O governo chinês decidiu dar uma freada de emergência em seus ambiciosos planos para a produção em massa de veículos autônomos. A mudança radical de postura ocorreu após um acidente fatal envolvendo um carro com sistema de direção assistida, que expôs falhas tecnológicas e gerou uma forte pressão da opinião pública. A decisão representa um recuo significativo em relação às metas estabelecidas há cinco anos.

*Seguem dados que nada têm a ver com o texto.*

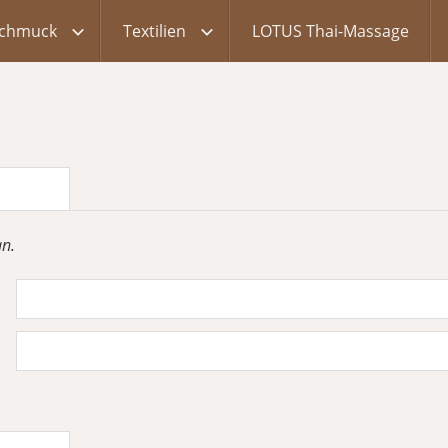
chmuck
Textilien
LOTUS Thai-Massage
an.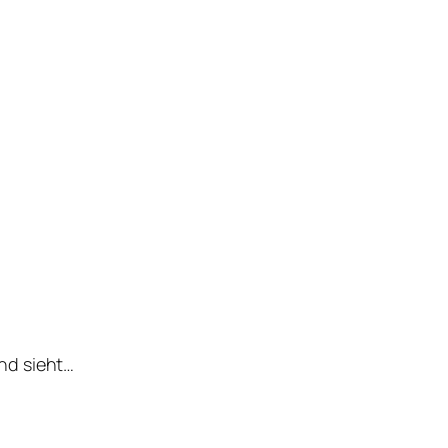
nd sieht…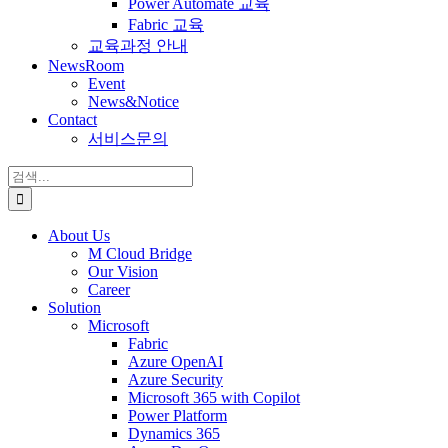
Power Automate 교육
Fabric 교육
교육과정 안내
NewsRoom
Event
News&Notice
Contact
서비스문의
검
색:
About Us
M Cloud Bridge
Our Vision
Career
Solution
Microsoft
Fabric
Azure OpenAI
Azure Security
Microsoft 365 with Copilot
Power Platform
Dynamics 365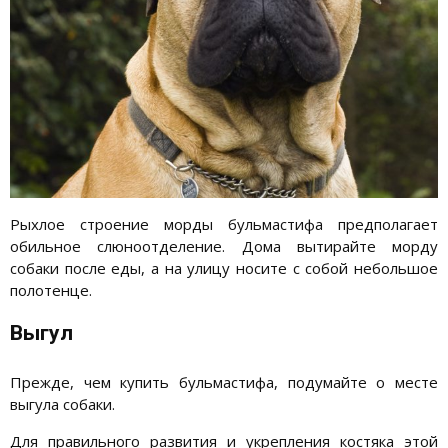
Рыхлое строение морды бульмастифа предполагает
обильное слюноотделение. Дома вытирайте морду
собаки после еды, а на улицу носите с собой небольшое
полотенце.
Выгул
Прежде, чем купить бульмастифа, подумайте о месте
выгула собаки.
Для правильного развития и укрепления костяка этой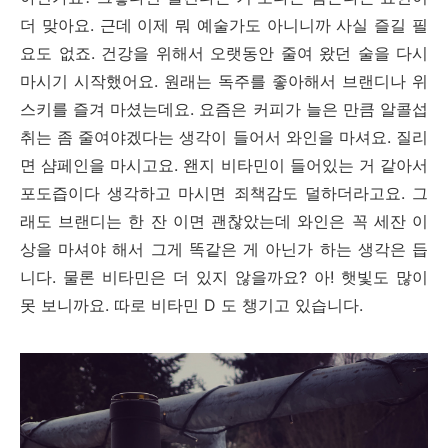
더 맞아요. 근데 이제 뭐 예술가도 아니니까 사실 즐길 필
요도 없죠. 건강을 위해서 오랫동안 줄여 왔던 술을 다시
마시기 시작했어요. 원래는 독주를 좋아해서 브랜디나 위
스키를 즐겨 마셨는데요. 요즘은 커피가 늘은 만큼 알콜섭
취는 좀 줄여야겠다는 생각이 들어서 와인을 마셔요. 질리
면 샴페인을 마시고요. 왠지 비타민이 들어있는 거 같아서
포도즙이다 생각하고 마시면 죄책감도 덜하더라고요. 그
래도 브랜디는 한 잔 이면 괜찮았는데 와인은 꼭 세잔 이
상을 마셔야 해서 그게 똑같은 게 아닌가 하는 생각은 듭
니다. 물론 비타민은 더 있지 않을까요? 아! 햇빛도 많이
못 보니까요. 따로 비타민 D 도 챙기고 있습니다.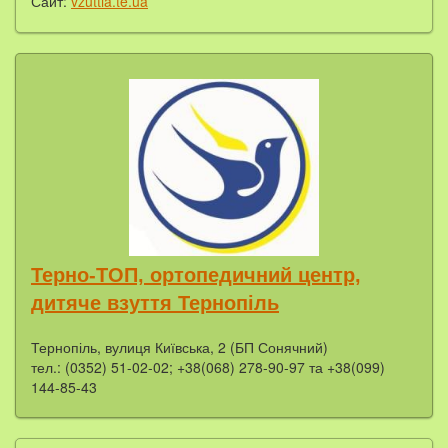
Сайт:
vzuttia.te.ua
Терно-ТОП, ортопедичний центр,
дитяче взуття Тернопіль
Тернопіль, вулиця Київська, 2 (БП Сонячний)
тел.: (0352) 51-02-02; +38(068) 278-90-97 та +38(099)
144-85-43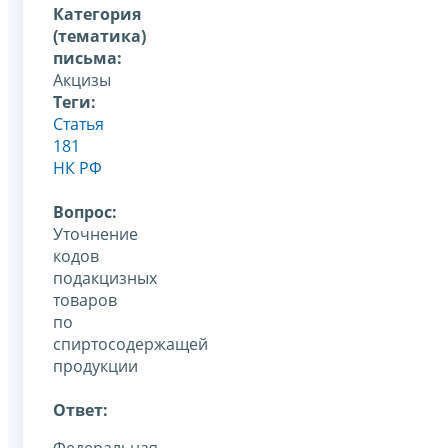
Категория
(тематика)
письма:
Акцизы
Теги:
Статья
181
НК РФ
Вопрос:
Уточнение
кодов
подакцизных
товаров
по
спиртосодержащей
продукции
Ответ: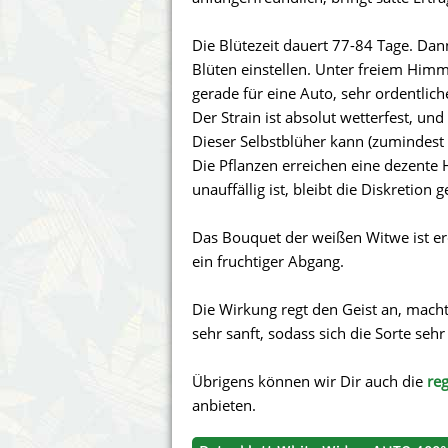
Annabelle´s Garden
Fast Bud
Die Blütezeit dauert 77-84 Tage. Dan
Barney´s Farm
Female 
Blüten einstellen. Unter freiem Him
gerade für eine Auto, sehr ordentlich
Blimburn Seeds
G13 Lab
Der Strain ist absolut wetterfest, un
Dieser Selbstblüher kann (zumindest
Bulk Seed Bank
Genehtik
Die Pflanzen erreichen eine dezente
unauffällig ist, bleibt die Diskretion 
Bulldog Seeds
Green Bo
Das Bouquet der weißen Witwe ist e
Cannabella Genetics
House of
ein fruchtiger Abgang.
Die Wirkung regt den Geist an, macht
sehr sanft, sodass sich die Sorte sehr
Übrigens können wir Dir auch die
re
anbieten.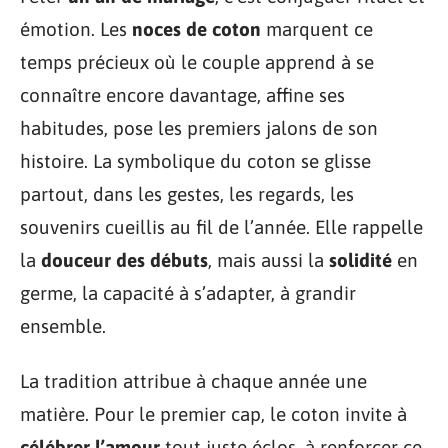
émotion. Les
noces de coton
marquent ce
temps précieux où le couple apprend à se
connaître encore davantage, affine ses
habitudes, pose les premiers jalons de son
histoire. La symbolique du coton se glisse
partout, dans les gestes, les regards, les
souvenirs cueillis au fil de l’année. Elle rappelle
la
douceur des débuts
, mais aussi la
solidité
en
germe, la capacité à s’adapter, à grandir
ensemble.
La tradition attribue à chaque année une
matière. Pour le premier cap, le coton invite à
célébrer l’amour
tout juste éclos, à renforcer ce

Licenças restritas e um plano que mudou de rumo
Na semana passada, o Ministério da Indústria e Tecnologia da Informação da China tomou uma medida que surpreendeu o setor. Das nove propostas apresentadas por fabricantes que buscavam autorização para vender veículos com funções avançadas de condução automática, apenas duas receberam o aval do governo. A autorização, no entanto, está longe de ser uma luz verde para a produção comercial.
As licenças concedidas ao Beijing Automotive Group (BAIC) e à Changan Automobile permitem apenas a realização de testes restritos. As empresas poderão operar táxis autônomos apenas em trechos específicos de rodovias nas cidades onde têm sede, com severas limitações. Uma das regras proíbe, por exemplo, a troca de faixa sob controle do computador. Fora dessas áreas delimitadas, os veículos devem ser conduzidos obrigatoriamente por motoristas humanos.
Essa decisão marca um ponto de inflexão em relação ao cronograma traçado por Pequim por volta de 2020, que previa a chegada de carros altamente autônomos ao mercado consumidor até o final de 2025.
O acidente que virou o jogo: três mortes e um debate público
O episódio que desencadeou a revisão das políticas ocorreu no final de março, na província de Anhui. Um sedã elétrico Xiaomi SU7, operando no modo de direção assistida, colidiu com uma barreira de concreto em uma rodovia. O acidente resultou na morte de três estudantes universitárias.
Diferentemente de incidentes anteriores, este caso escapou à censura inicial e ganhou ampla repercussão nas redes sociais chinesas, gerando um intenso debate público sobre responsabilidades legais e a confiabilidade da tecnologia. A Xiaomi informou que seu sistema detectou o fechamento da faixa devido a obras e emitiu um alerta ao motorista, que assumiu o controle momentos antes da colisão. Ainda assim, o evento evidenciou as limitações dos sistemas atuais e levantou dúvidas sobre a prontidão da tecnologia para assumir a direção.
Diante da reação popular, o Ministério da Segurança Pública passou a intervir de forma mais direta, reforçando alertas sobre o uso inadequado da direção assistida e deixando claro que os sistemas vendidos atualmente não equivalem à condução totalmente autônoma.
Níveis de autonomia sob escrutínio e o alinhamento global
A regulação chinesa classifica a automação em níveis. O Nível 2, amplamente disponível, oferece assistência, mas exige atenção constante do condutor. O Nível 3 permite que o sistema assuma tarefas mais complexas, com o motorista pronto para intervir. Já o Nível 4 envolve táxis-robô sem motorista, atualmente em fase de testes em cidades como Wuhan.
Relatórios da televisão estatal chinesa mostraram que sistemas de Nível 2 de fabricantes locais têm desempenho irregular em cenários complexos, como obras noturnas em rodovias. Em avaliações comparativas, apenas modelos da Tesla demonstraram maior consistência na prevenção de colisões.
Antes do anúncio do governo, montadoras chinesas como Geely, XPeng e Li Auto haviam acelerado investimentos, apostando na liberação iminente do Nível 3. Chegaram a produzir veículos com sensores e câmeras avançadas, mas agora são obrigadas a limitar o software a funções básicas, aguardando novas regras.
Analistas do setor avaliam que a China optou por uma pausa regulatória estratégica para reorganizar normas de responsabilidade civil, seguros e certificação. A avaliação é que o avanço recente foi impulsionado mais por competição industrial e marketing do que pela maturidade tecnológica.
Com essa decisão, o país que lidera a produção global de veículos elétricos sinaliza que, no caminho para a autonomia total, o ritmo será ditado menos pela ambição industrial e mais pela segurança e pela confiança do público, alinhando-se a uma postura mais cautelosa já adotada em mercados como Estados Unidos e Europa.